G&A expenses decreased year-over-year by 44.5% to RMB 43.5 million. The decrease was primarily due to a one-off share-based expense in the same period last year. And then the decrease amounted to RMB 15.5 million in the second quarter compared to RMB 61.8 million in the last year. If we strip out the effect of SBC from G&A in the quarter, G&A expenses grew by 70.3% year-over-year to RMB 28 million from RMB 16.5 million and accounting for 11.9% of our revenues as compared to 8.2% last year.
R&D expenses. We continue to invest heavily in R&D, as explained before, in our AI applications and also in beefing up our R&D headcount. For the quarter, R&D expenses grew by 41.9% year-over-year to RMB 10.6 million, which is primarily attributable to the increase in headcount, as we continue to invest in technology enhancements throughout the business procedures.
During the second quarter, net loss was RMB 3.7 million, while non-GAAP net profit for the quarter was RMB 14.1 million, which again represents a 9 consecutive profitable quarter on a non-GAAP basis. We continue to exercise financial discipline and prudence in light of the current challenging macro environment and maintain a relatively strong liquidity and healthy financial position.
As of quarter end, we had a combined balance of cash and cash equivalents of approximately USD 63 million. Going forward, this robust liquidity position will allow us to undertake more aggressive growth strategies in the second half of the year and capitalize on potential attractive investment opportunities.
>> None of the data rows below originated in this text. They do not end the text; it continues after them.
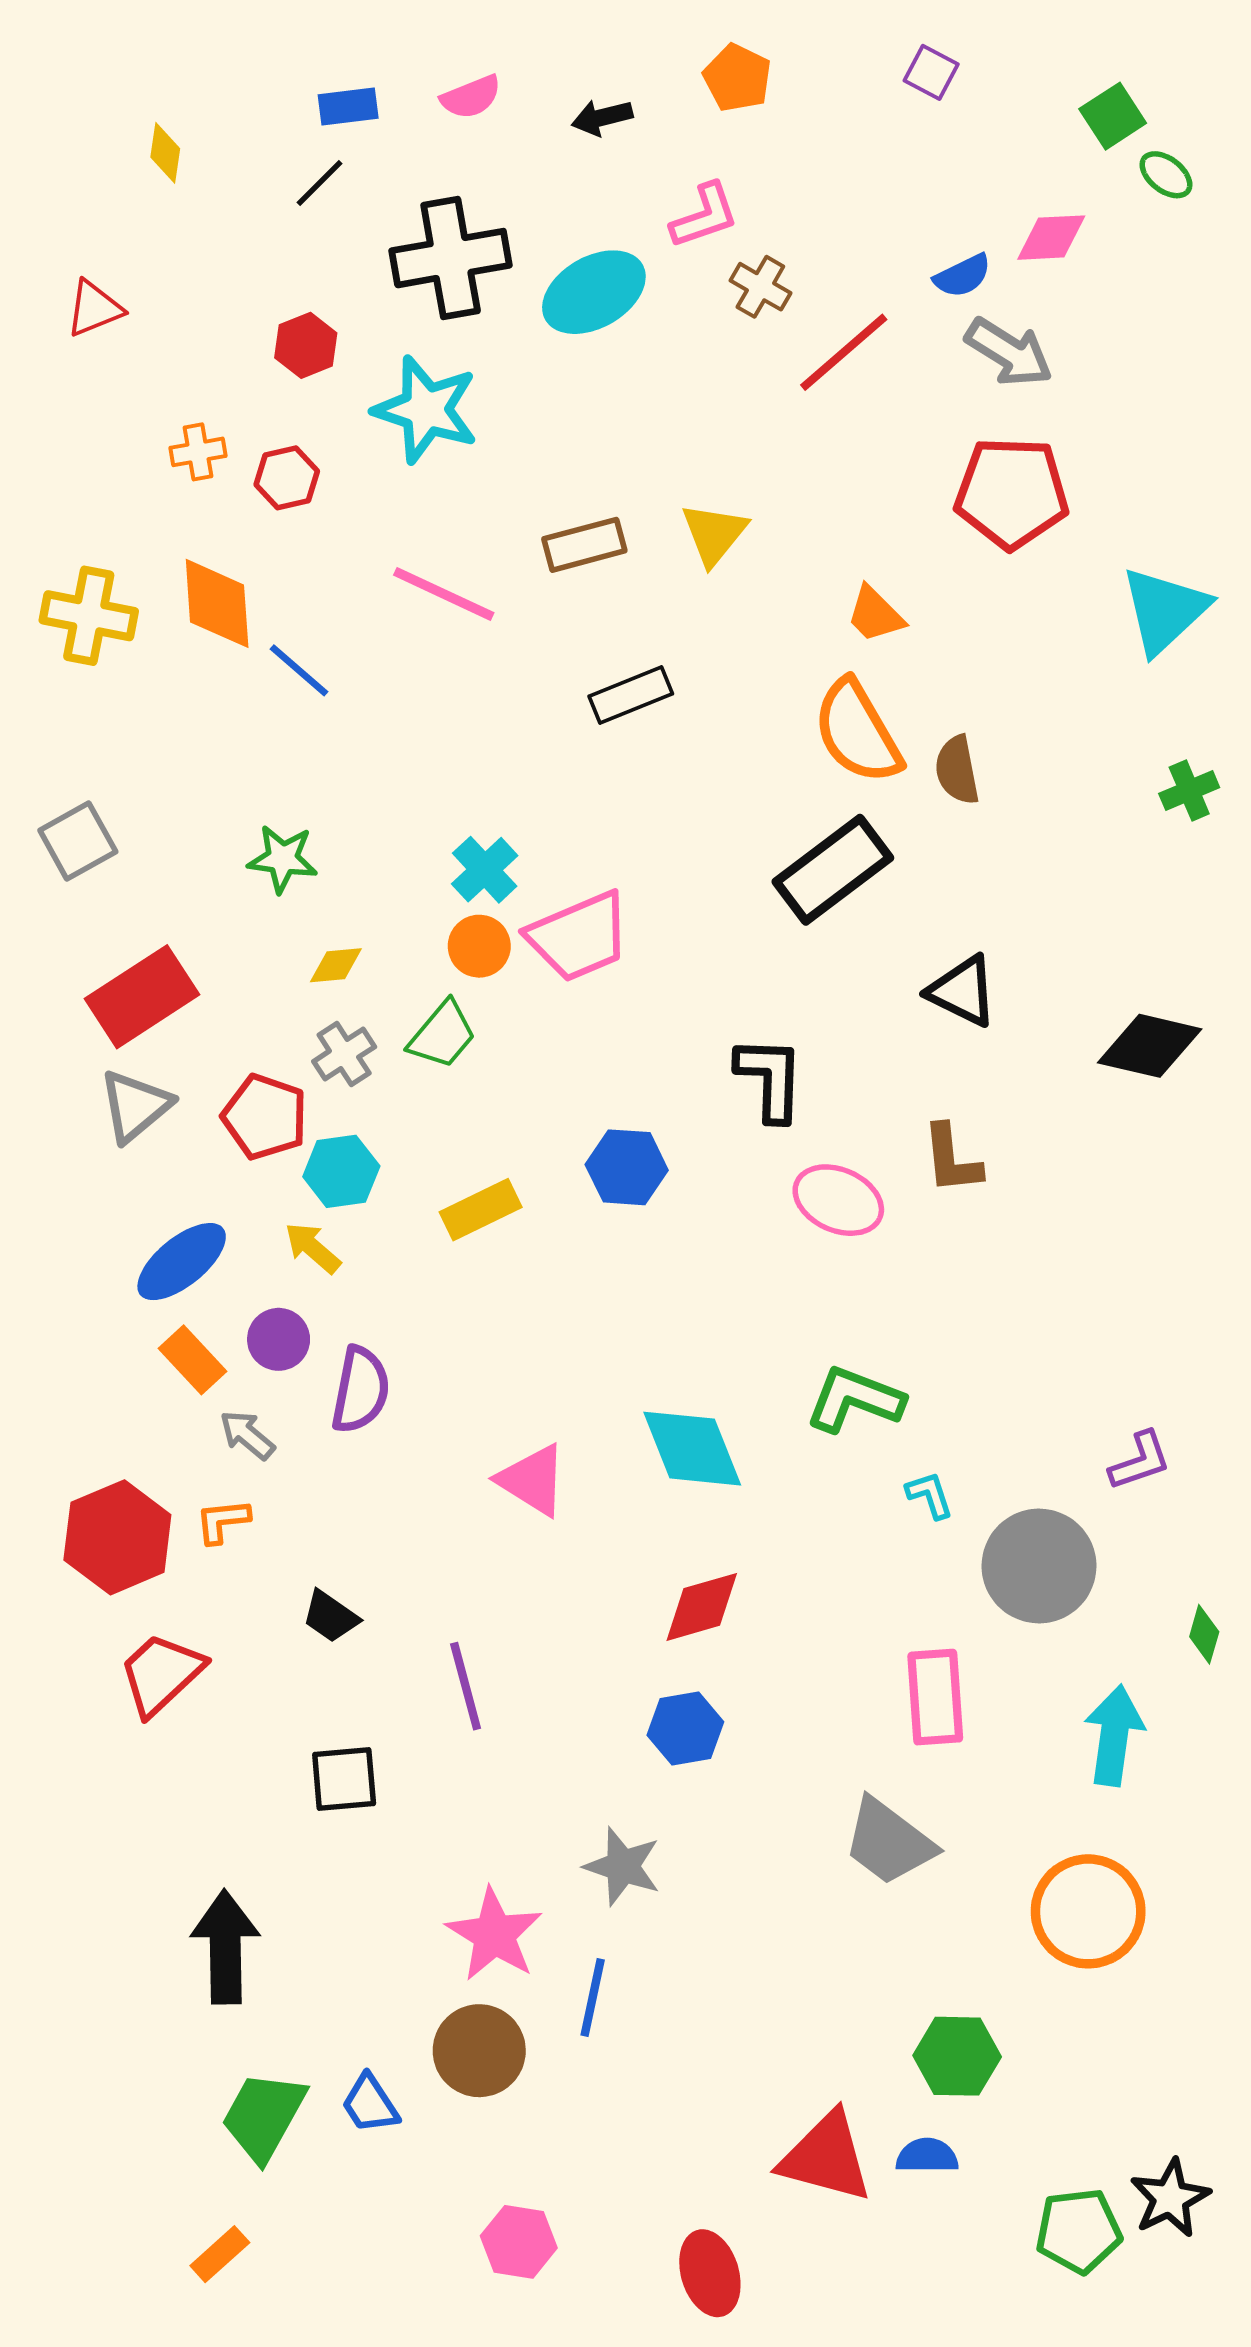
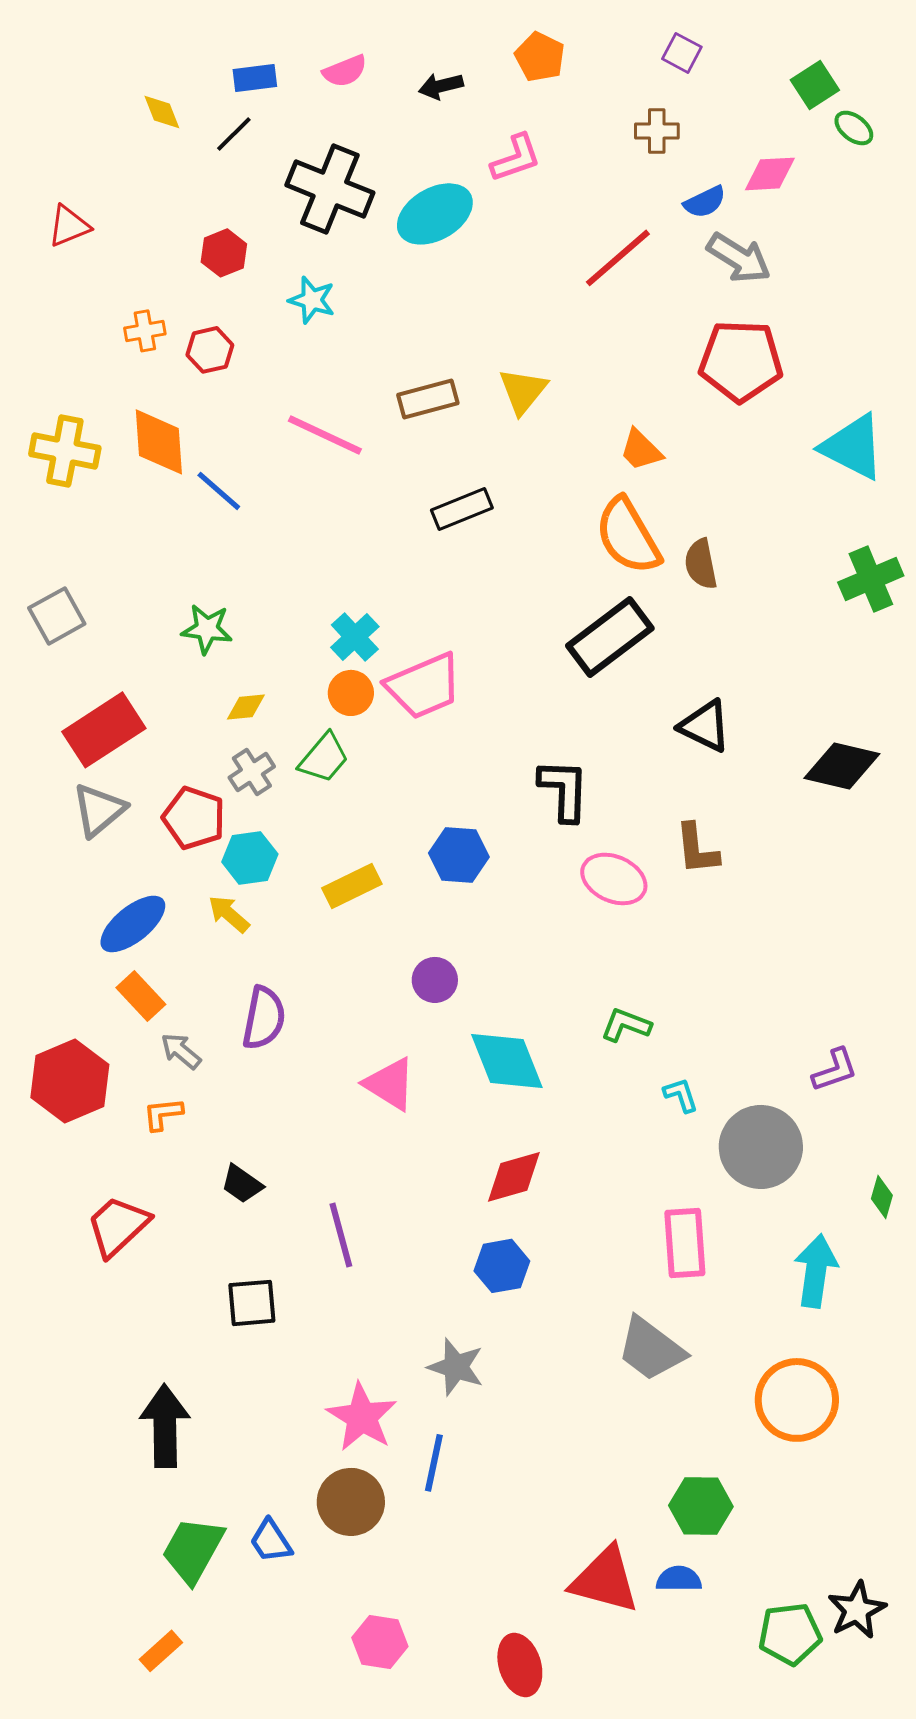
yellow diamond: (165, 153) -> (162, 112), moved, turned -30
black cross: (451, 258) -> (330, 189), turned 32
brown cross: (760, 287) -> (657, 131), moved, turned -30
cyan star: (426, 410) -> (312, 300), size x0.6
cyan triangle: (1165, 610) -> (853, 447), turned -50
green cross: (1189, 791) -> (871, 579), size x1.5
purple circle: (279, 1339) -> (435, 980), moved
green L-shape: (855, 1399) -> (626, 1025), size x0.7
red hexagon: (117, 1537) -> (70, 1081), moved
Now turning to our Q3 outlook. With regards to the Q3 revenue, we expect total operating revenue to be in the range of RMB 310 million to RMB 340 million. This forecast obviously only reflects the current and preliminary views on the market and operational conditions and are subject to change caused by various uncertainties, including those relating to the ongoing COVID-19 pandemic.
With that, this concludes our prepared remarks for today, and we would like to open up the call for Q&A. Thank you, operator.